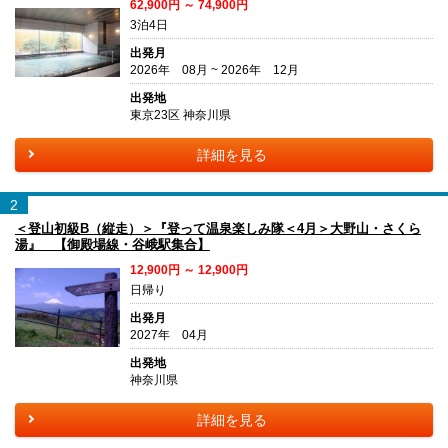
62,900円 ～ 74,900円
3泊4日
出発月
2026年 08月 ~ 2026年 12月
出発地
東京23区 神奈川県
詳細を見る
2
＜登山初級B（縦走）＞『登って温泉楽しみ隊＜4月＞大野山・さくら
湯』 【御殿場線・谷峨駅集合】
12,900円 ～ 12,900円
日帰り
出発月
2027年 04月
出発地
神奈川県
詳細を見る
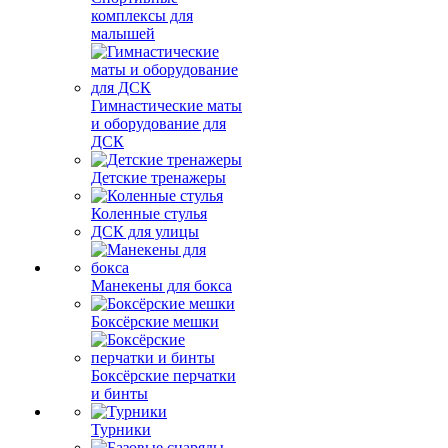
комплексы для
малышей
Гимнастические маты
и оборудование для
ДСК
Детские тренажеры
Коленные стулья
ДСК для улицы
Манекены для бокса
Боксёрские мешки
Боксёрские перчатки
и бинты
Турники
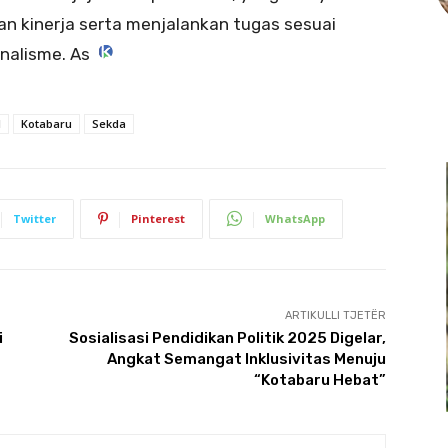
n kinerja serta menjalankan tugas sesuai
onalisme. As
l
Kotabaru
Sekda
Twitter
Pinterest
WhatsApp
ARTIKULLI TJETËR
i
Sosialisasi Pendidikan Politik 2025 Digelar,
Angkat Semangat Inklusivitas Menuju
“Kotabaru Hebat”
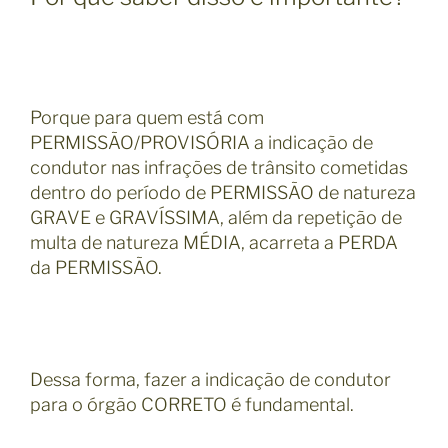
Porque para quem está com
PERMISSÃO/PROVISÓRIA a indicação de
condutor nas infrações de trânsito cometidas
dentro do período de PERMISSÃO de natureza
GRAVE e GRAVÍSSIMA, além da repetição de
multa de natureza MÉDIA, acarreta a PERDA
da PERMISSÃO.
Dessa forma, fazer a indicação de condutor
para o órgão CORRETO é fundamental.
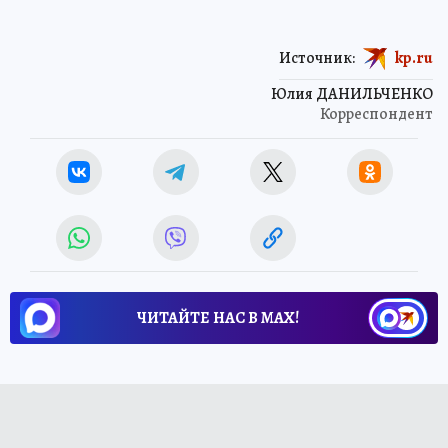
Источник:
kp.ru
Юлия ДАНИЛЬЧЕНКО
Корреспондент
ЧИТАЙТЕ НАС В МАХ!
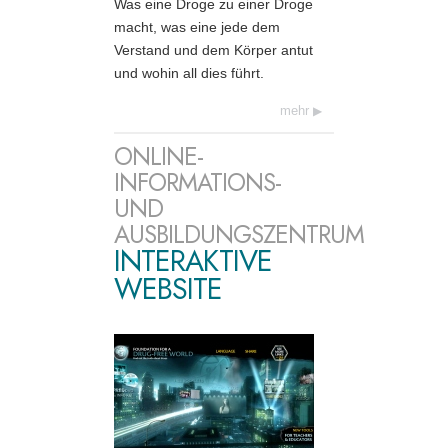
Was eine Droge zu einer Droge
macht, was eine jede dem
Verstand und dem Körper antut
und wohin all dies führt.
mehr
ONLINE-
INFORMATIONS-
UND
AUSBILDUNGSZENTRUM
INTERAKTIVE
WEBSITE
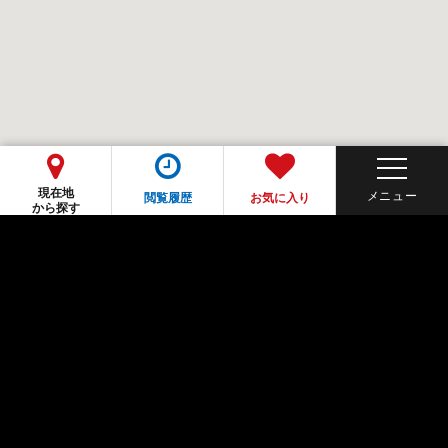
現在地
閲覧履歴
お気に入り
から探す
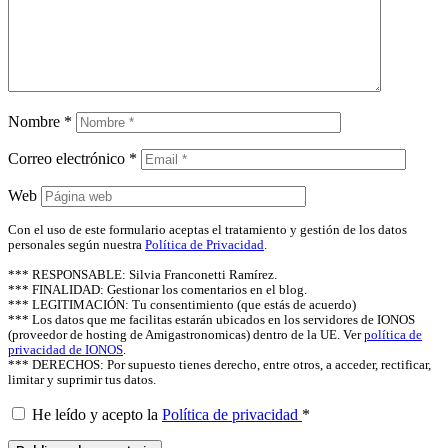
Nombre
*
Correo electrónico
*
Web
Con el uso de este formulario aceptas el tratamiento y gestión de los datos
personales según nuestra
Política de Privacidad
.
*** RESPONSABLE: Silvia Franconetti Ramírez.
*** FINALIDAD: Gestionar los comentarios en el blog.
*** LEGITIMACIÓN: Tu consentimiento (que estás de acuerdo)
*** Los datos que me facilitas estarán ubicados en los servidores de IONOS
(proveedor de hosting de Amigastronomicas) dentro de la UE. Ver
política de
privacidad de IONOS
.
*** DERECHOS: Por supuesto tienes derecho, entre otros, a acceder, rectificar,
limitar y suprimir tus datos.
He leído y acepto la
Política de privacidad
*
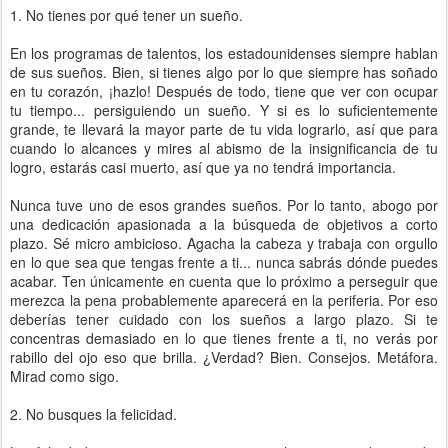
1. No tienes por qué tener un sueño.
En los programas de talentos, los estadounidenses siempre hablan
de sus sueños. Bien, si tienes algo por lo que siempre has soñado
en tu corazón, ¡hazlo! Después de todo, tiene que ver con ocupar
tu tiempo... persiguiendo un sueño. Y si es lo suficientemente
grande, te llevará la mayor parte de tu vida lograrlo, así que para
cuando lo alcances y mires al abismo de la insignificancia de tu
logro, estarás casi muerto, así que ya no tendrá importancia.
Nunca tuve uno de esos grandes sueños. Por lo tanto, abogo por
una dedicación apasionada a la búsqueda de objetivos a corto
plazo. Sé micro ambicioso. Agacha la cabeza y trabaja con orgullo
en lo que sea que tengas frente a ti... nunca sabrás dónde puedes
acabar. Ten únicamente en cuenta que lo próximo a perseguir que
merezca la pena probablemente aparecerá en la periferia. Por eso
deberías tener cuidado con los sueños a largo plazo. Si te
concentras demasiado en lo que tienes frente a ti, no verás por
rabillo del ojo eso que brilla. ¿Verdad? Bien. Consejos. Metáfora.
Mirad como sigo.
2. No busques la felicidad.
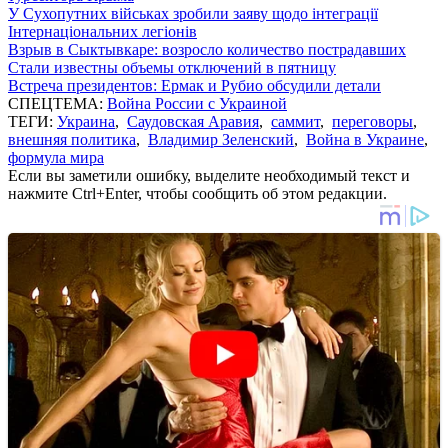
У Сухопутних військах зробили заяву щодо інтеграції
Інтернаціональних легіонів
Взрыв в Сыктывкаре: возросло количество пострадавших
Стали известны объемы отключений в пятницу
Встреча президентов: Ермак и Рубио обсудили детали
СПЕЦТЕМА:
Война России с Украиной
ТЕГИ:
Украина
,
Саудовская Аравия
,
саммит
,
переговоры
,
внешняя политика
,
Владимир Зеленский
,
Война в Украине
,
формула мира
Если вы заметили ошибку, выделите необходимый текст и
нажмите Ctrl+Enter, чтобы сообщить об этом редакции.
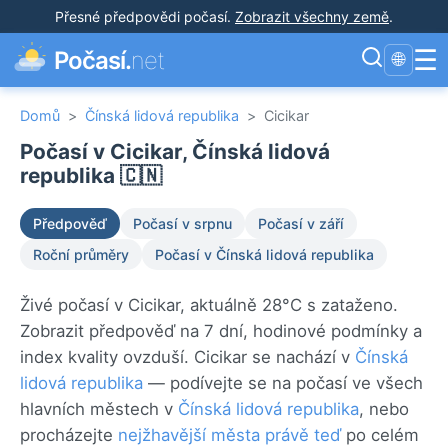
Přesné předpovědi počasí
.
Zobrazit všechny země
.
☰
Počasí.
net
🌐
Domů
>
Čínská lidová republika
>
Cicikar
Počasí v Cicikar, Čínská lidová
republika 🇨🇳
Předpověď
Počasí v srpnu
Počasí v září
Roční průměry
Počasí v Čínská lidová republika
Živé počasí v Cicikar, aktuálně 28°C s zataženo.
Zobrazit předpověď na 7 dní, hodinové podmínky a
index kvality ovzduší. Cicikar se nachází v
Čínská
lidová republika
— podívejte se na počasí ve všech
hlavních městech v
Čínská lidová republika
, nebo
procházejte
nejžhavější města právě teď
po celém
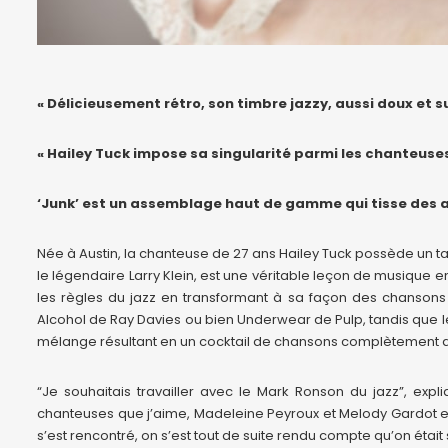
« Délicieusement rétro, son timbre jazzy, aussi doux et su
« Hailey Tuck impose sa singularité parmi les chanteuse
‘Junk’ est un assemblage haut de gamme qui tisse des 
Née à Austin, la chanteuse de 27 ans Hailey Tuck possède un tal
le légendaire Larry Klein, est une véritable leçon de musique en
les règles du jazz en transformant à sa façon des chansons
Alcohol de Ray Davies ou bien Underwear de Pulp, tandis que l
mélange résultant en un cocktail de chansons complètement ad
“Je souhaitais travailler avec le Mark Ronson du jazz”, expli
chanteuses que j’aime, Madeleine Peyroux et Melody Gardot en 
s’est rencontré, on s’est tout de suite rendu compte qu’on étai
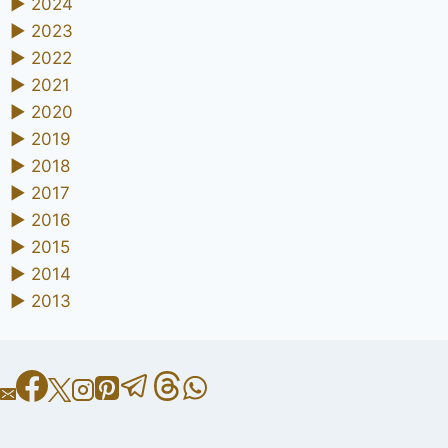
►
2024
►
2023
►
2022
►
2021
►
2020
►
2019
►
2018
►
2017
►
2016
►
2015
►
2014
►
2013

+++

→ **REQUIREMENT**:
Retype the data word for word, please, and keep the images out.

→ **OUTPUT FOR THIS TASK**:
62,900円 ～ 74,900円
3泊4日
出発月
2026年 08月 ~ 2026年 12月
出発地
東京23区 神奈川県
詳細を見る
2
＜登山初級B（縦走）＞『登って温泉楽しみ隊＜4月＞大野山・さくら
湯』 【御殿場線・谷峨駅集合】
12,900円 ～ 12,900円
日帰り
出発月
2027年 04月
出発地
神奈川県
詳細を見る
комплексы для
малышей
Гимнастические маты
и оборудование для
ДСК
Детские тренажеры
Коленные стулья
ДСК для улицы
Манекены для бокса
Боксёрские мешки
Боксёрские перчатки
и бинты
Турники
n kinerja serta menjalankan tugas sesuai
onalisme. As
l
Kotabaru
Sekda
Twitter
Pinterest
WhatsApp
ARTIKULLI TJETËR
i
Sosialisasi Pendidikan Politik 2025 Digelar,
Angkat Semangat Inklusivitas Menuju
“Kotabaru Hebat”
Porque para quem está com
PERMISSÃO/PROVISÓRIA a indicação de
condutor nas infrações de trânsito cometidas
dentro do período de PERMISSÃO de natureza
GRAVE e GRAVÍSSIMA, além da repetição de
multa de natureza MÉDIA, acarreta a PERDA
da PERMISSÃO.
Dessa forma, fazer a indicação de condutor
para o órgão CORRETO é fundamental.
Источник:
kp.ru
Юлия ДАНИЛЬЧЕНКО
Корреспондент
ЧИТАЙТЕ НАС В МАХ!
Was eine Droge zu einer Droge
macht, was eine jede dem
Verstand und dem Körper antut
und wohin all dies führt.
mehr
ONLINE-
INFORMATIONS-
UND
AUSBILDUNGSZENTRUM
INTERAKTIVE
WEBSITE
現在地
閲覧履歴
お気に入り
から探す
Nombre
*
Correo electrónico
*
Web
Con el uso de este formulario aceptas el tratamiento y gestión de los datos
personales según nuestra
Política de Privacidad
.
*** RESPONSABLE: Silvia Franconetti Ramírez.
*** FINALIDAD: Gestionar los comentarios en el blog.
*** LEGITIMACIÓN: Tu consentimiento (que estás de acuerdo)
*** Los datos que me facilitas estarán ubicados en los servidores de IONOS
(proveedor de hosting de Amigastronomicas) dentro de la UE. Ver
política de
privacidad de IONOS
.
*** DERECHOS: Por supuesto tienes derecho, entre otros, a acceder, rectificar,
limitar y suprimir tus datos.
He leído y acepto la
Política de privacidad
*
1. No tienes por qué tener un sueño.
En los programas de talentos, los estadounidenses siempre hablan
de sus sueños. Bien, si tienes algo por lo que siempre has soñado
en tu corazón, ¡hazlo! Después de todo, tiene que ver con ocupar
tu tiempo... persiguiendo un sueño. Y si es lo suficientemente
grande, te llevará la mayor parte de tu vida lograrlo, así que para
cuando lo alcances y mires al abismo de la insignificancia de tu
logro, estarás casi muerto, así que ya no tendrá importancia.
Nunca tuve uno de esos grandes sueños. Por lo tanto, abogo por
una dedicación apasionada a la búsqueda de objetivos a corto
plazo. Sé micro ambicioso. Agacha la cabeza y trabaja con orgullo
en lo que sea que tengas frente a ti... nunca sabrás dónde puedes
acabar. Ten únicamente en cuenta que lo próximo a perseguir que
merezca la pena probablemente aparecerá en la periferia. Por eso
deberías tener cuidado con los sueños a largo plazo. Si te
concentras demasiado en lo que tienes frente a ti, no verás por
rabillo del ojo eso que brilla. ¿Verdad? Bien. Consejos. Metáfora.
Mirad como sigo.
2. No busques la felicidad.
У Сухопутних військах зробили заяву щодо інтеграції
Інтернаціональних легіонів
Взрыв в Сыктывкаре: возросло количество пострадавших
Стали известны объемы отключений в пятницу
Встреча президентов: Ермак и Рубио обсудили детали
СПЕЦТЕМА:
Война России с Украиной
ТЕГИ:
Украина
,
Саудовская Аравия
,
саммит
,
переговоры
,
внешняя политика
,
Владимир Зеленский
,
Война в Украине
,
формула мира
Если вы заметили ошибку, выделите необходимый текст и
нажмите Ctrl+Enter, чтобы сообщить об этом редакции.
Přesné předpovědi počasí
.
Zobrazit všechny země
.
☰
Počasí.
net
🌐
Domů
>
Čínská lidová republika
>
Cicikar
Počasí v Cicikar, Čínská lidová
republika 🇨🇳
Předpověď
Počasí v srpnu
Počasí v září
Roční průměry
Počasí v Čínská lidová republika
Živé počasí v Cicikar, aktuálně 28°C s zataženo.
Zobrazit předpověď na 7 dní, hodinové podmínky a
index kvality ovzduší. Cicikar se nachází v
Čínská
lidová republika
— podívejte se na počasí ve všech
hlavních městech v
Čínská lidová republika
, nebo
procházejte
nejžhavější města právě teď
po celém
« Délicieusement rétro, son timbre jazzy, aussi doux et su
« Hailey Tuck impose sa singularité parmi les chanteuse
‘Junk’ est un assemblage haut de gamme qui tisse des 
Née à Austin, la chanteuse de 27 ans Hailey Tuck possède un tal
le légendaire Larry Klein, est une véritable leçon de musique en
les règles du jazz en transformant à sa façon des chansons
Alcohol de Ray Davies ou bien Underwear de Pulp, tandis que l
mélange résultant en un cocktail de chansons complètement ad
“Je souhaitais travailler avec le Mark Ronson du jazz”, expli
chanteuses que j’aime, Madeleine Peyroux et Melody Gardot en 
s’est rencontré, on s’est tout de suite rendu compte qu’on étai
►
2024
►
2023
►
2022
►
2021
►
2020
►
2019
►
2018
►
2017
►
2016
►
2015
►
2014
►
2013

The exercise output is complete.